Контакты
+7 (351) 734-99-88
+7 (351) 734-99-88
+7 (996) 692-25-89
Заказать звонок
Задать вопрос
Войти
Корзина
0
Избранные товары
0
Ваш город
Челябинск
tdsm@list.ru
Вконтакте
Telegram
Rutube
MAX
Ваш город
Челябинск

> _WHAT TO WORK ON_
The material above is to be transcribed in full, exactly as it appears.

> _ANSWER BELOW_
Контакты
+7 (351) 734-99-88
+7 (351) 734-99-88
+7 (996) 692-25-89
Заказать звонок
Задать вопрос
Войти
Корзина
0
Избранные товары
0
Ваш город
Челябинск
tdsm@list.ru
Вконтакте
Telegram
Rutube
MAX
Ваш город
Челябинск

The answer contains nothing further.